I laughed. By the time we escaped into the open air, I needed to apply some emergency confection management, rapidly spooning up melting ice cream before it cascaded over the side of my bowl. When I had vanquished the immediate danger, I glanced back over my shoulder.
“Shouldn’t we wait for the others?”
“Raven and Tony already left with Hani in tow—she wanted to film the locals. Neko isn’t going to budge until the last molecule of whipped cream is gone. And Emma seems just about as stubborn.”
I followed his gaze past the long line of customers waiting for their chance at dairy carnage. My student witch was standing off to one side, chatting with the handsome fireman who had been so generous with my coffee ice cream. Even as I watched, he laughed at something she said and shifted closer, brushing his fingertips against her arm. A quick glance confirmed that Caleb was keeping watch from a discreet distance, a dejected-looking Kopek at his side. Emma was chaperoned, whether she wanted to be or not.

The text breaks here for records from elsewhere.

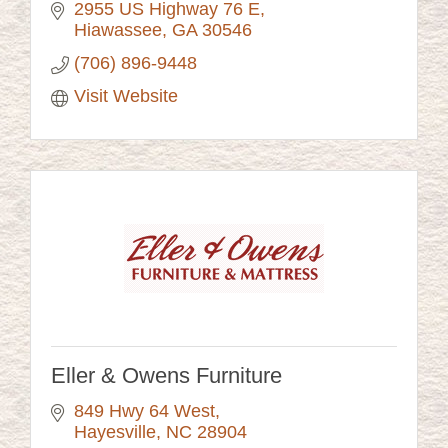
2955 US Highway 76 E
Hiawassee
GA
30546
(706) 896-9448
Visit Website
Eller & Owens Furniture
849 Hwy 64 West
Hayesville
NC
28904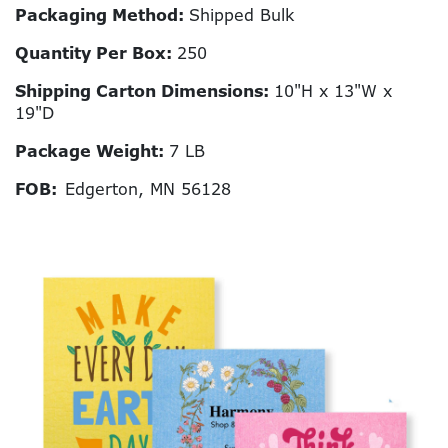
Packaging Method:
Shipped Bulk
Quantity Per Box:
250
Shipping Carton Dimensions:
10"H x 13"W x
19"D
Package Weight:
7 LB
FOB:
Edgerton, MN 56128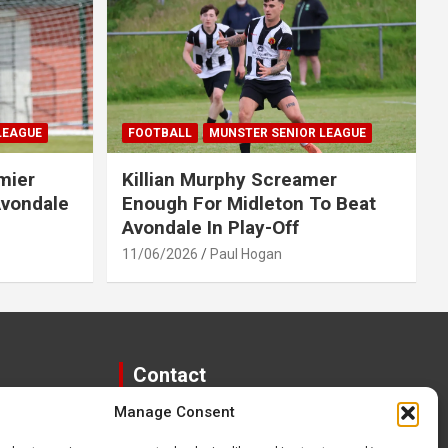
LEAGUE
FOOTBALL
MUNSTER SENIOR LEAGUE
mier
Killian Murphy Screamer
Avondale
Enough For Midleton To Beat
Avondale In Play-Off
11/06/2026
Paul Hogan
Contact
Manage Consent
paulhogangates@gmail.com
087 220 1145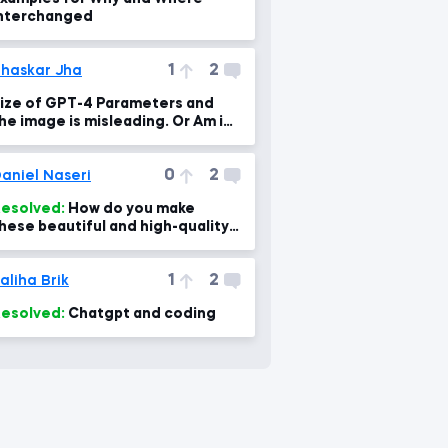
nterchanged
1
2
haskar Jha
ize of GPT-4 Parameters and
he image is misleading. Or Am i
wrong?
0
2
aniel Naseri
esolved:
How do you make
hese beautiful and high-quality
lides and with what software?
1
2
aliha Brik
esolved:
Chatgpt and coding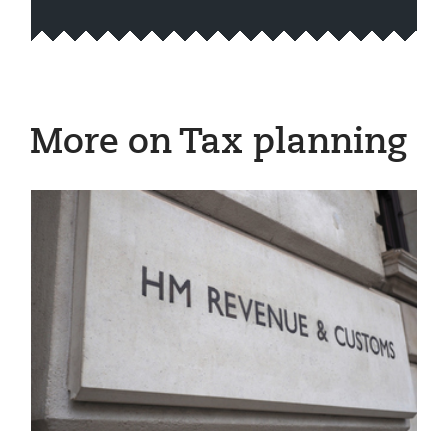
More on Tax planning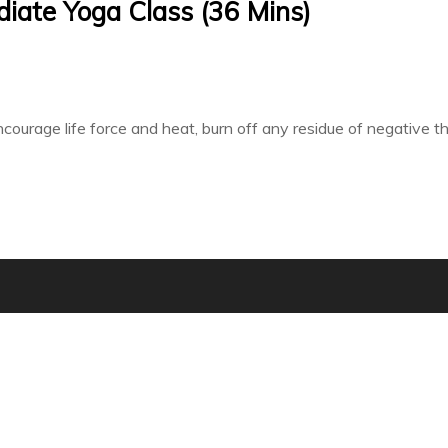
ediate Yoga Class (36 Mins)
courage life force and heat, burn off any residue of negative 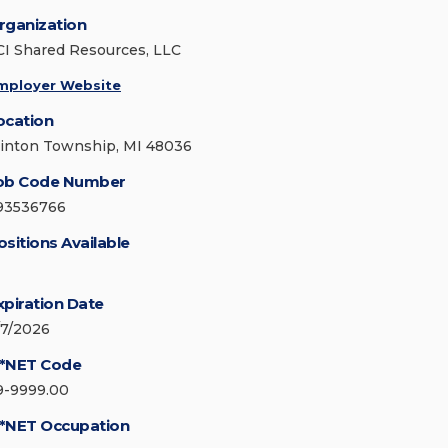
rganization
CI Shared Resources, LLC
mployer Website
ocation
linton Township, MI 48036
ob Code Number
93536766
ositions Available
xpiration Date
/7/2026
*NET Code
9-9999.00
*NET Occupation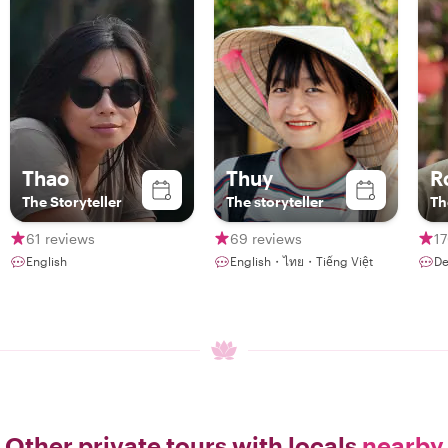
Thao
Thuy
R
The Storyteller
The storyteller
Th
61 reviews
69 reviews
17
English
English・ไทย・Tiếng Việt
De
Other private tours with locals
nearby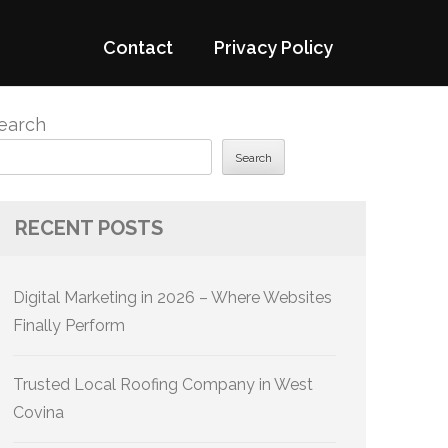
Contact
Privacy Policy
earch
Search
RECENT POSTS
Digital Marketing in 2026 – Where Websites
Finally Perform
Trusted Local Roofing Company in West
Covina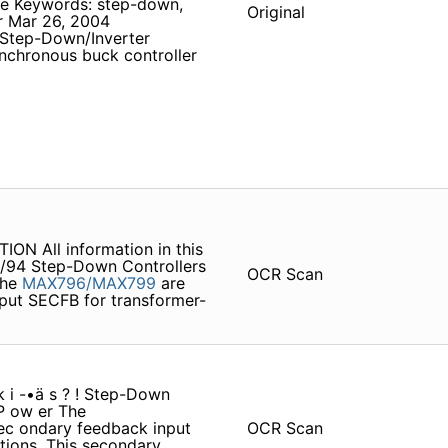
ve Keywords: step-down,
Original
er Mar 26, 2004
Step-Down/Inverter
nchronous buck controller
N All information in this
 7/94 Step-Down Controllers
OCR Scan
The
MAX796/MAX799
are
nput SECFB for transformer-
 k i -•ä s ? ! Step-Down
 P ow er The
ec­ ondary feedback input
OCR Scan
tions. This secondary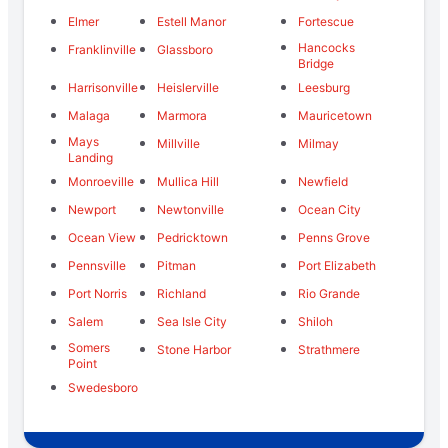
Elmer
Estell Manor
Fortescue
Hancocks
Franklinville
Glassboro
Bridge
Harrisonville
Heislerville
Leesburg
Malaga
Marmora
Mauricetown
Mays
Millville
Milmay
Landing
Monroeville
Mullica Hill
Newfield
Newport
Newtonville
Ocean City
Ocean View
Pedricktown
Penns Grove
Pennsville
Pitman
Port Elizabeth
Port Norris
Richland
Rio Grande
Salem
Sea Isle City
Shiloh
Somers
Stone Harbor
Strathmere
Point
Swedesboro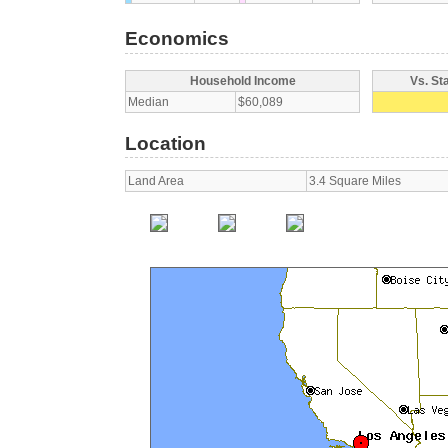
Economics
Household Income
Vs. St
Median
$60,089
Location
Land Area
3.4 Square Miles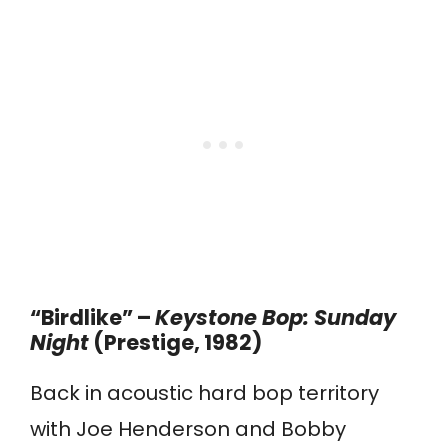
“Birdlike” –
Keystone Bop: Sunday
Night
(Prestige, 1982)
Back in acoustic hard bop territory
with Joe Henderson and Bobby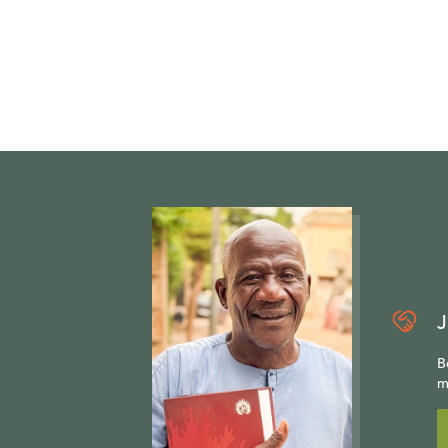
J
B
m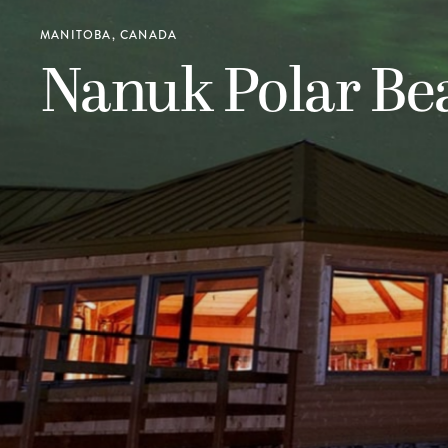
MANITOBA, CANADA
Nanuk Polar Be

I could empathize with my fellow witch. I turned back to David, a smile on my lips. “Time for us to escape,” I said.
He led the way past laughing crowds. Some people held bowls of ice cream while others indulged in hot dogs or burgers fresh from the Rotary’s grill. Norman Rockwell couldn’t have painted a better Independence Day.
We ducked around the corner of the building and headed toward the relative seclusion of the car wash, which was shut down for the night. There was a bench there, meant for customers waiting for their cars. I took a seat and automatically shifted to make room for David before attending to another looming ice cream disaster.